From the discovery of gold and copper ore in the late 1800s to the establishment of a smelter in the early 1900s, Trail has depended on its natural resources. However, Trail is equally dependent on its people, who have shaped the city into a proud and ethnically diverse Kootenay Rockies community.
Early Mining Days
In 1890, the discovery of gold and copper ores on the face of Red Mountain triggered a series of events that led to the first settlement in the area. Claims were registered at the Nelson Mine Recorder's Office, giving deputy mining recorder Eugene S. Topping the inside scoop on the potential for the Rossland mining boom. Topping and his friend, Frank Hanna, promptly purchased 139ha/343ac at the outflow of Trail Creek. The pair made a big profit selling town lots and, in 1895, land was made available for the construction of the first smelter. The City of Trail was incorporated in 1901.
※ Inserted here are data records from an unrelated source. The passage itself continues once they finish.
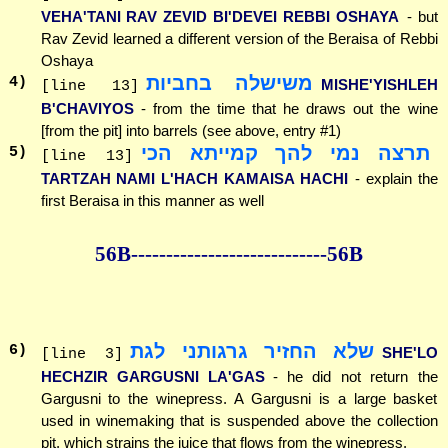
VEHA'TANI RAV ZEVID BI'DEVEI REBBI OSHAYA
- but
Rav Zevid learned a different version of the Beraisa of Rebbi
Oshaya
משישלה בחביות
4
)
MISHE'YISHLEH
[line 13]
B'CHAVIYOS
- from the time that he draws out the wine
[from the pit] into barrels (see above, entry #1)
תרצה נמי להך קמייתא הכי
5
)
[line 13]
TARTZAH NAMI L'HACH KAMAISA HACHI
- explain the
first Beraisa in this manner as well
56B--------------
--------------56B
שלא החזיר גרגותני לגת
6
)
SHE'LO
[line 3]
HECHZIR GARGUSNI LA'GAS
- he did not return the
Gargusni to the winepress. A Gargusni is a large basket
used in winemaking that is suspended above the collection
pit, which strains the juice that flows from the winepress.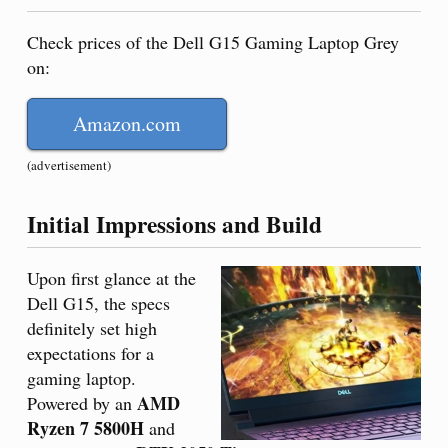
Check prices of the Dell G15 Gaming Laptop Grey
on:
Amazon.com
(advertisement)
Initial Impressions and Build
Upon first glance at the
Dell G15, the specs
definitely set high
expectations for a
gaming laptop.
AMD
Powered by an
Ryzen 7 5800H
and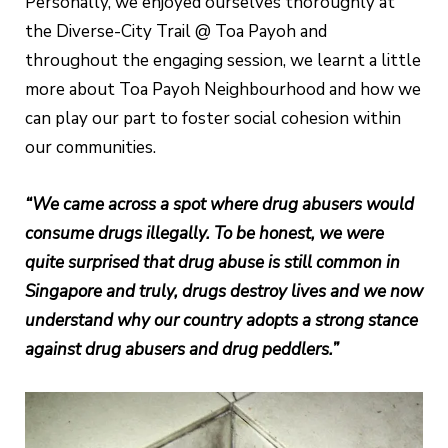
Personally, we enjoyed ourselves thoroughly at
the Diverse-City Trail @ Toa Payoh and
throughout the engaging session, we learnt a little
more about Toa Payoh Neighbourhood and how we
can play our part to foster social cohesion within
our communities.
“We came across a spot where drug abusers would
consume drugs illegally. To be honest, we were
quite surprised that drug abuse is still common in
Singapore and truly, drugs destroy lives and we now
understand why our country adopts a strong stance
against drug abusers and drug peddlers.”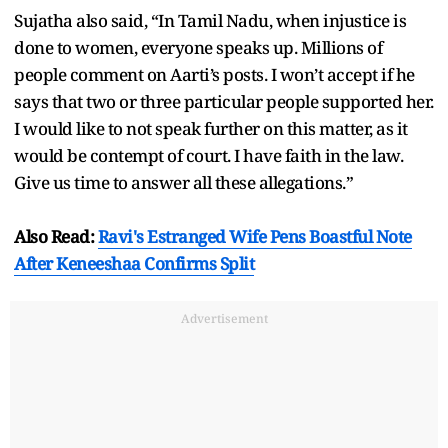
Sujatha also said, “In Tamil Nadu, when injustice is
done to women, everyone speaks up. Millions of
people comment on Aarti’s posts. I won’t accept if he
says that two or three particular people supported her.
I would like to not speak further on this matter, as it
would be contempt of court. I have faith in the law.
Give us time to answer all these allegations.”
Also Read:
Ravi's Estranged Wife Pens Boastful Note
After Keneeshaa Confirms Split
Advertisement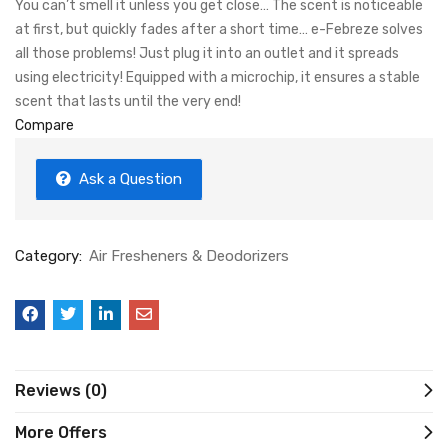
You can’t smell it unless you get close… The scent is noticeable
at first, but quickly fades after a short time… e-Febreze solves
all those problems! Just plug it into an outlet and it spreads
using electricity! Equipped with a microchip, it ensures a stable
scent that lasts until the very end!
Compare
Ask a Question
Category:
Air Fresheners & Deodorizers
Reviews (0)
More Offers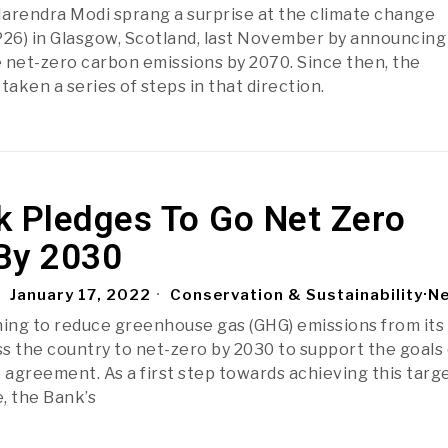
arendra Modi sprang a surprise at the climate change
6) in Glasgow, Scotland, last November by announcing
ve net-zero carbon emissions by 2070. Since then, the
aken a series of steps in that direction.
k Pledges To Go Net Zero
By 2030
January 17, 2022
Conservation & Sustainability
·
N
ning to reduce greenhouse gas (GHG) emissions from its
s the country to net-zero by 2030 to support the goals 
 agreement. As a first step towards achieving this targe
 the Bank’s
Consolidated Mining and Smelting Company
The Consolidated Mining and Smelting Company was founded in 1906, and while there were ups and downs in the industry, Trail continued to grow until the Great Depression of the 1930s. In the midst of years of economic turmoil, the company built a fertilizer plant, created work-sharing plans for its employees, and funded major civic projects. Smelter output increased during World War II to support the war effort, and the company was even to play a significant role in the development of the atom bomb. Postwar, the City of Trail saw a new wave of European immigration, and expanded accordingly.
People of Trail
Many of Trail's first residents were from Scotland, followed by immigrants from Italy and Germany. As the plant grew in size and scope, this company town became self-sufficient in trades and skills. Currently, Teck's Trail Operations employ approximately 1,500. Recently, a number of other employers, including some high-tech companies, have established themselves here.
Trail is a city in which extended family continues to flourish. There's a sense of pride in the community. People care about their gardens. They are proud of their sports heroes, and, in this "Home of Champions," a myriad of sporting events are made possible by the participation of hundreds of committed individuals.